4. Materials and Methods
4.1. Animals and Experimental Design
Animal Use Protocol (IACUC-105014) was approved by the Kaohsiung Medical University-Institutional Animal Care and Use Committee at 22 March 2016. Male mice (aged 8~10 weeks) were purchased from National Laboratory Animal Center (Taiwan). The mice were housed in an Association for Assessment and Accreditation of Laboratory Animal Care International (AAALAC)-accredited facility of Kaohsiung Medical University, which the room temperature was (21 + 2) °C, the humidity was 55~70% in a 12:12 h dark/light cycle After 2 weeks of adaptation, the mice were immunized with MOG and randomly divided into 3 groups: vehicle (n = 3), semi-therapeutic group (n = 3), prophylactic treatment (n = 4).
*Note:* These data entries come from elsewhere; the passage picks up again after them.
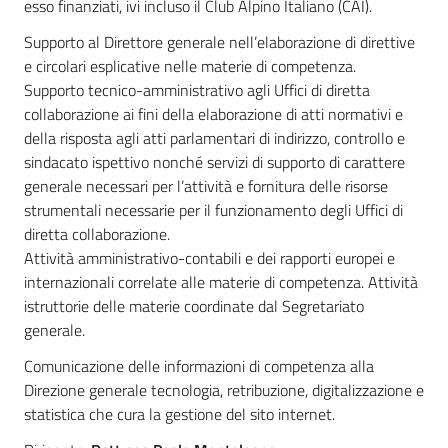
esso finanziati, ivi incluso il Club Alpino Italiano (CAI).
Supporto al Direttore generale nell’elaborazione di direttive
e circolari esplicative nelle materie di competenza.
Supporto tecnico-amministrativo agli Uffici di diretta
collaborazione ai fini della elaborazione di atti normativi e
della risposta agli atti parlamentari di indirizzo, controllo e
sindacato ispettivo nonché servizi di supporto di carattere
generale necessari per l’attività e fornitura delle risorse
strumentali necessarie per il funzionamento degli Uffici di
diretta collaborazione.
Attività amministrativo-contabili e dei rapporti europei e
internazionali correlate alle materie di competenza. Attività
istruttorie delle materie coordinate dal Segretariato
generale.
Comunicazione delle informazioni di competenza alla
Direzione generale tecnologia, retribuzione, digitalizzazione e
statistica che cura la gestione del sito internet.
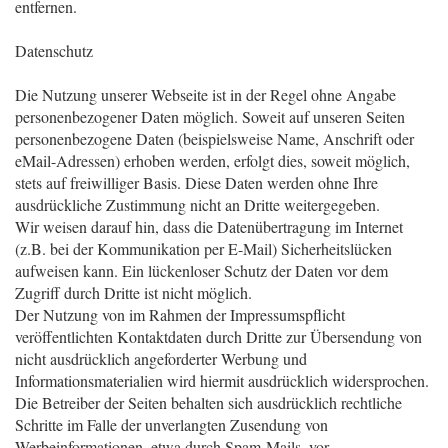
entfernen.
Datenschutz
Die Nutzung unserer Webseite ist in der Regel ohne Angabe
personenbezogener Daten möglich. Soweit auf unseren Seiten
personenbezogene Daten (beispielsweise Name, Anschrift oder
eMail-Adressen) erhoben werden, erfolgt dies, soweit möglich,
stets auf freiwilliger Basis. Diese Daten werden ohne Ihre
ausdrückliche Zustimmung nicht an Dritte weitergegeben.
Wir weisen darauf hin, dass die Datenübertragung im Internet
(z.B. bei der Kommunikation per E-Mail) Sicherheitslücken
aufweisen kann. Ein lückenloser Schutz der Daten vor dem
Zugriff durch Dritte ist nicht möglich.
Der Nutzung von im Rahmen der Impressumspflicht
veröffentlichten Kontaktdaten durch Dritte zur Übersendung von
nicht ausdrücklich angeforderter Werbung und
Informationsmaterialien wird hiermit ausdrücklich widersprochen.
Die Betreiber der Seiten behalten sich ausdrücklich rechtliche
Schritte im Falle der unverlangten Zusendung von
Werbeinformationen, etwa durch Spam-Mails, vor.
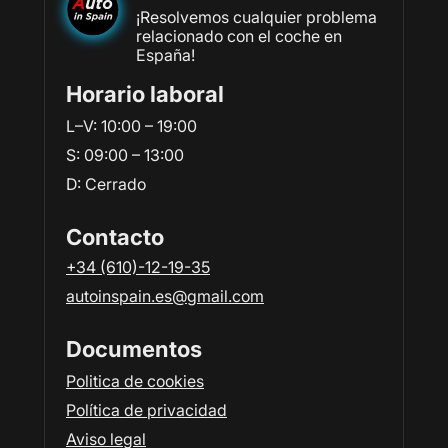
¡Resolvemos cualquier problema
relacionado con el coche en
España!
Horario laboral
L–V: 10:00 – 19:00
S: 09:00 – 13:00
D: Сerrado
Contacto
+34 (610)-12-19-35
autoinspain.es@gmail.com
Documentos
Politica de cookies
Política de privacidad
Aviso legal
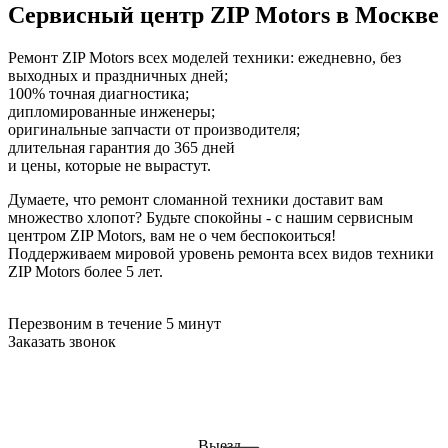
Сервисный центр
ZIP Motors
в Москве
Ремонт ZIP Motors всех моделей техники: ежедневно, без
выходных и праздничных дней;
100% точная диагностика;
дипломированные инженеры;
оригинальные запчасти от производителя;
длительная гарантия до 365 дней
и цены, которые не вырастут.
Думаете, что ремонт сломанной техники доставит вам
множество хлопот? Будьте спокойны - с нашим сервисным
центром ZIP Motors, вам не о чем беспокоиться!
Поддерживаем мировой уровень ремонта всех видов техники
ZIP Motors более 5 лет.
Перезвоним в течение 5 минут
Заказать звонок
Выезд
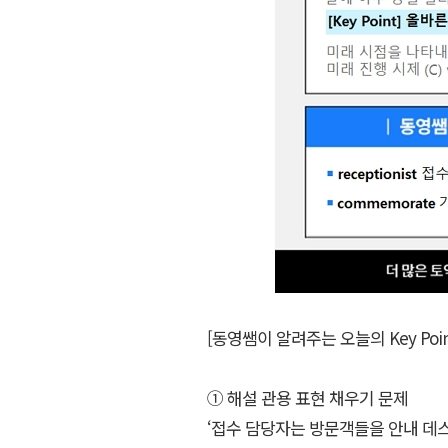
[동영쌤이 알려주는 오늘의 Key Poin
① 해설 관용 표현 채우기 문제
‘접수 담당자는 방문객들을 안내 데스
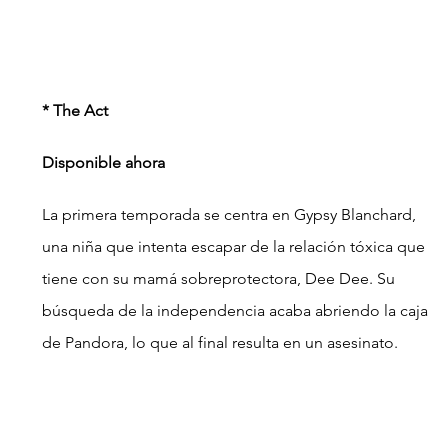
* The Act
Disponible ahora
La primera temporada se centra en Gypsy Blanchard, 
una niña que intenta escapar de la relación tóxica que 
tiene con su mamá sobreprotectora, Dee Dee. Su 
búsqueda de la independencia acaba abriendo la caja 
de Pandora, lo que al final resulta en un asesinato.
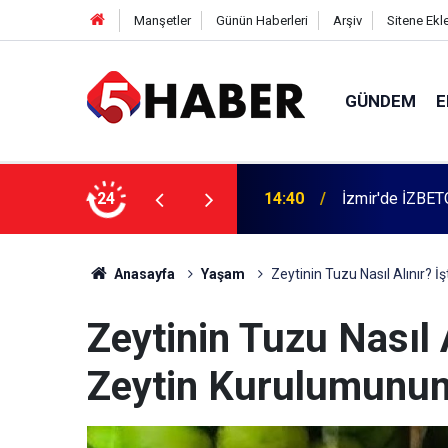
Manşetler
Günün Haberleri
Arşiv
Sitene Ekl
GÜNDEM
E
 dahil 11 kişi gözaltına alındı
24
13:55
Cumartesi anne
Anasayfa
Yaşam
Zeytinin Tuzu Nasıl Alınır? İ
Zeytinin Tuzu Nasıl A
Zeytin Kurulumunun 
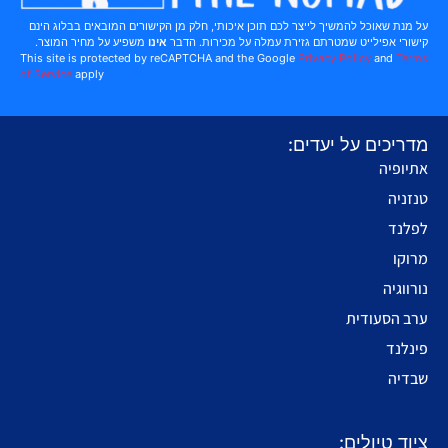
על מנת שאוכל להמשיך לייצר לכם תוכן איכותי, חלק מן הקישורים המובאים בבלוג הינם
קישורי אפילייט שמטרתם גזירת עמלה על מכירות. הדבר
אינו
משפיע על מחיר המוצר.
This site is protected by reCAPTCHA and the Google
Privacy Policy
and
Terms
of Service
apply
מדריכים על יעדים:
אתיופיה
טנזניה
לפלנד
מרוקו
נורווגיה
ערב הסעודית
פינלנד
שבדיה
ציוד טיולים:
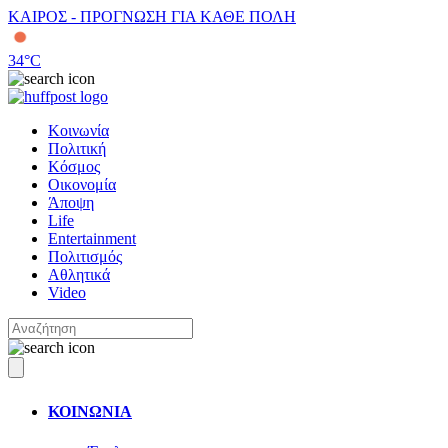
ΚΑΙΡΟΣ - ΠΡΟΓΝΩΣΗ ΓΙΑ ΚΑΘΕ ΠΟΛΗ
34
°C
Κοινωνία
Πολιτική
Κόσμος
Οικονομία
Άποψη
Life
Entertainment
Πολιτισμός
Αθλητικά
Video
ΚΟΙΝΩΝΙΑ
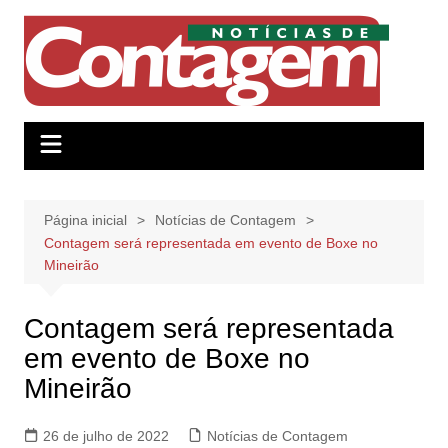
Ir
para
o
conteúdo
Página inicial
Notícias de Contagem
Contagem será representada em evento de Boxe no
Mineirão
Contagem será representada
em evento de Boxe no
Mineirão
26 de julho de 2022
Notícias de Contagem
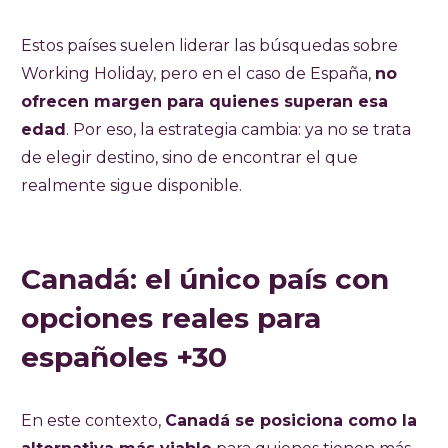
Estos países suelen liderar las búsquedas sobre
Working Holiday, pero en el caso de España,
no
ofrecen margen para quienes superan esa
edad
. Por eso, la estrategia cambia: ya no se trata
de elegir destino, sino de encontrar el que
realmente sigue disponible.
Canadá: el único país con
opciones reales para
españoles +30
En este contexto,
Canadá se posiciona como la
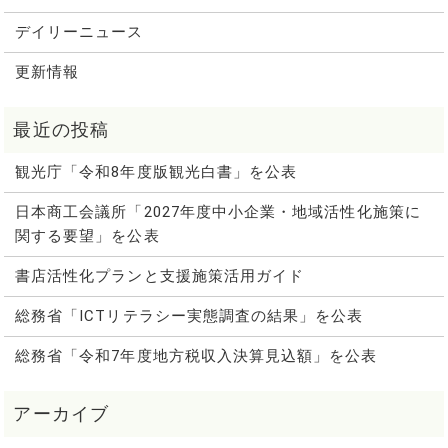
デイリーニュース
更新情報
観光庁「令和8年度版観光白書」を公表
日本商工会議所「2027年度中小企業・地域活性化施策に
関する要望」を公表
書店活性化プランと支援施策活用ガイド
総務省「ICTリテラシー実態調査の結果」を公表
総務省「令和7年度地方税収入決算見込額」を公表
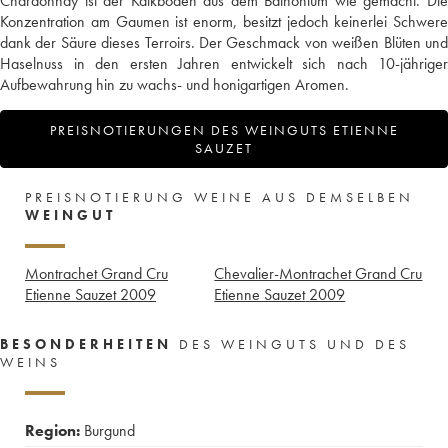
Chardonnay ist der Kalkboden aus dem Bathonium wie gemacht. Die
Konzentration am Gaumen ist enorm, besitzt jedoch keinerlei Schwere
dank der Säure dieses Terroirs. Der Geschmack von weißen Blüten und
Haselnuss in den ersten Jahren entwickelt sich nach 10-jähriger
Aufbewahrung hin zu wachs- und honigartigen Aromen.
PREISNOTIERUNGEN DES WEINGUTS ETIENNE
SAUZET
PREISNOTIERUNG WEINE AUS DEMSELBEN
WEINGUT
Montrachet Grand Cru
Chevalier-Montrachet Grand Cru
Etienne Sauzet
2009
Etienne Sauzet
2009
BESONDERHEITEN
DES WEINGUTS UND DES
WEINS
Region:
Burgund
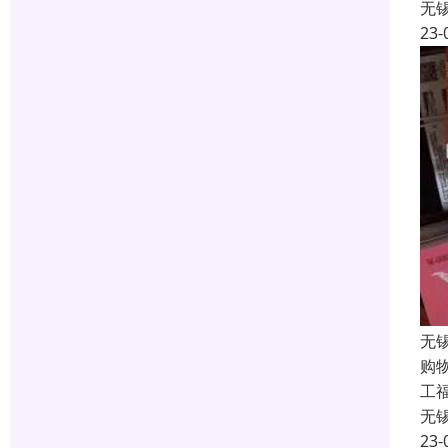
无
23-
无
购
工福
无
23-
Three batches of independent experiments were performed and the results were collected for statistical analysis. Dulaglutide (Eli Lilly and Company, Indianapolis, IN, USA) were administrated at the dosage of 0.18 mg/kg by subcutaneous (s.c.) injection. For prophylactic treatment, mice were administrated with dulaglutide after MOG immunization twice per week from day 0 for a total of two weeks. For semi-therapeutic treatment, dulaglutide were administered twice per week from day 9 after MOG immunization for a total of three weeks. For determining the effect of dulaglutide on EAE pathogenic process, the mice were followed up for 4 weeks from MOG-immunization to determine the EAE disease incidence, day of onset, maximal clinical scores, and duration with the maximal clinical score. For immune cell subset analysis, three groups of mice were all sacrificed at day 14 from MOG-immunization, and the brain and spinal cord were harvested for further analysis.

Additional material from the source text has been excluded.